Momentan arbeiten Sophie und Julian ausschließlich mit Eden Reforestation Projects zusammen. Die Non-Profit-Organisation kümmert sich um das Pflanzen der Bäume. Dafür stellt sie größtenteils Einheimische vor Ort ein. Die Geschwister haben sich für sie entschieden, da sie nachhaltig arbeitet, offen darlegt, wie mit den Spenden verfahren wird, und eng mit anderen seriösen Organisationen zusammenarbeitet. Laut Sophie könnten sie sich für die Zukunft auch vorstellen, mit mehreren Umweltorganisationen zu agieren. Außerdem wollen die beiden auch selbst einmal vor Ort sehen, was sie mit ihren Spenden so alles bewirkt haben. Das geht momentan natürlich nicht, ist aber fest geplant.
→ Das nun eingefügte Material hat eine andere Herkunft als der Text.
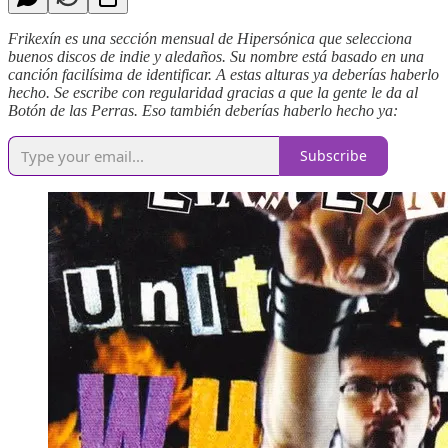
Frikexín es una sección mensual de Hipersónica que selecciona
buenos discos de indie y aledaños. Su nombre está basado en una
canción facilísima de identificar. A estas alturas ya deberías haberlo
hecho. Se escribe con regularidad gracias a que la gente le da al
Botón de las Perras. Eso también deberías haberlo hecho ya:
Subscribe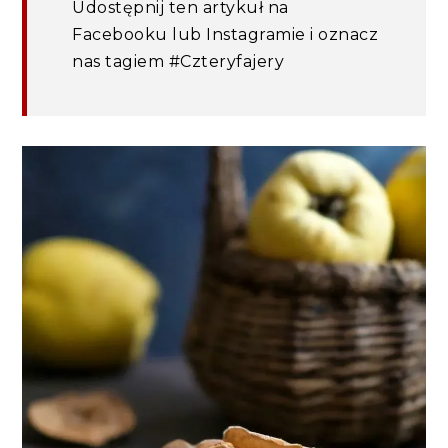
Udostępnij ten artykuł na
Facebooku lub Instagramie i oznacz
nas tagiem #Czteryfajery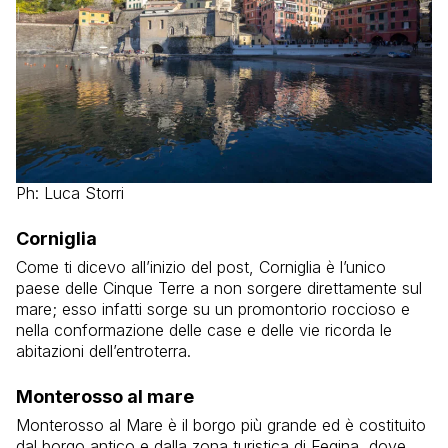
Ph: Luca Storri
Corniglia
Come ti dicevo all’inizio del post, Corniglia è l’unico
paese delle Cinque Terre a non sorgere direttamente sul
mare; esso infatti sorge su un promontorio roccioso e
nella conformazione delle case e delle vie ricorda le
abitazioni dell’entroterra.
Monterosso al mare
Monterosso al Mare è il borgo più grande ed è costituito
dal borgo antico e dalla zona turistica di Fegina, dove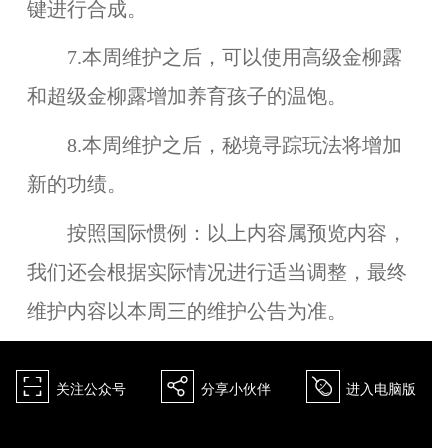
键进行合成。
7.本周维护之后，可以使用
高级金柳露
和
超级金柳露
增加养育孩子的温饱。
8.本周维护之后，秘境寻踪玩法将增加
新的功绩。
按照国际惯例：
以上内容属预览内容，
我们还会根据实际情况进行适当调整，最终
维护内容以本周三的维护公告为准。
򰀁
򰀂
򰀄
关注公众号
分享小伙伴
进入电脑版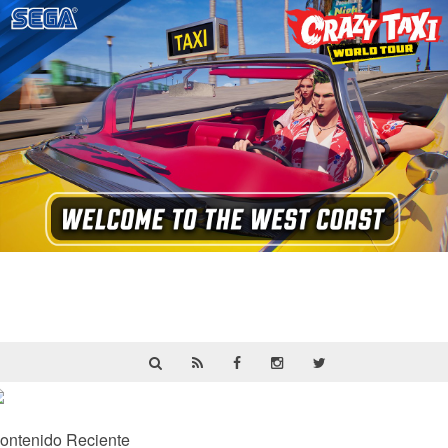
Crazy Taxi: World Tour ya prepara su
primera prueba multijugador cerrada en
septiembre
ontenido Reciente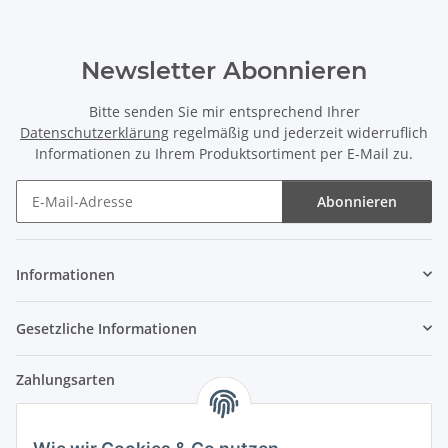
Newsletter Abonnieren
Bitte senden Sie mir entsprechend Ihrer
Datenschutzerklärung
regelmäßig und jederzeit widerruflich
Informationen zu Ihrem Produktsortiment per E-Mail zu.
Abonnieren
Newsletter Abonnieren
Informationen
Gesetzliche Informationen
Zahlungsarten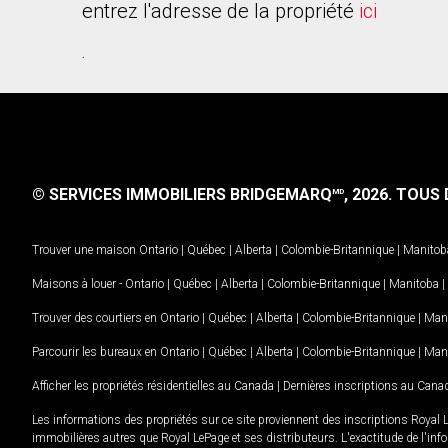
entrez l'adresse de la propriété
ici
.
© SERVICES IMMOBILIERS BRIDGEMARQ
, 2026.
TOUS D
MD
Trouver une maison
Ontario
|
Québec
|
Alberta
|
Colombie-Britannique
|
Manitob
Maisons à louer -
Ontario
|
Québec
|
Alberta
|
Colombie-Britannique
|
Manitoba
|
Trouver des courtiers en
Ontario
|
Québec
|
Alberta
|
Colombie-Britannique
|
Man
Parcourir les bureaux en
Ontario
|
Québec
|
Alberta
|
Colombie-Britannique
|
Man
Afficher les propriétés résidentielles au Canada
|
Dernières inscriptions au Cana
Les informations des propriétés sur ce site proviennent des inscriptions Royal 
immobilières autres que Royal LePage et ses distributeurs. L'exactitude de l'info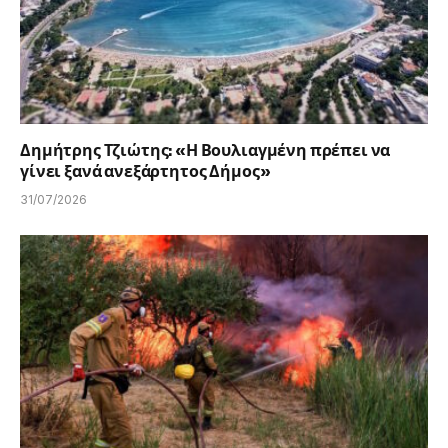
Δημήτρης Τζιώτης: «Η Βουλιαγμένη πρέπει να
γίνει ξανά ανεξάρτητος Δήμος»
31/07/2026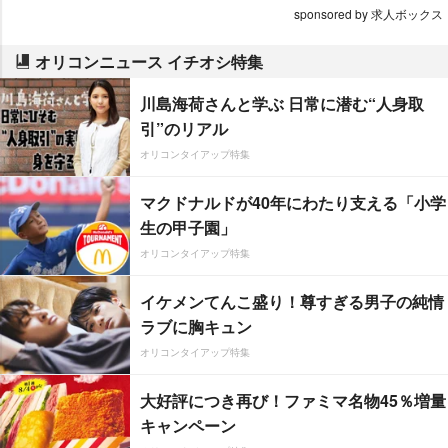
sponsored by 求人ボックス
オリコンニュース イチオシ特集
川島海荷さんと学ぶ 日常に潜む“人身取
引”のリアル
オリコンタイアップ特集
マクドナルドが40年にわたり支える「小学
生の甲子園」
オリコンタイアップ特集
イケメンてんこ盛り！尊すぎる男子の純情
ラブに胸キュン
オリコンタイアップ特集
大好評につき再び！ファミマ名物45％増量
キャンペーン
Und wer weiß, bis dahin könnte sich die Anzahl der gepflanzten Bäume bereits verzehnfacht haben. Denn die Kosten sind nicht sehr hoch – gerade einmal zwischen zehn und 30 Cent pro Setzling. Dabei filtert ein Baum pro Jahr schon etwa zehn Kilogramm CO² aus der Atmosphäre. Ein großes Ziel haben die Geschwister jedoch nicht: „Wir freuen uns über jeden einzelnen Baum. Wir haben auch nicht die Ressourcen, das ganz schnell auszubauen.“ Trotzdem hoffen die beiden natürlich, ihre Reichweite steigern zu können und mehr Leute zum Mitmachen zu bewegen. Denn zusammen könnte man nicht nur einen Baum, sondern einen ganzen Wald pflanzen.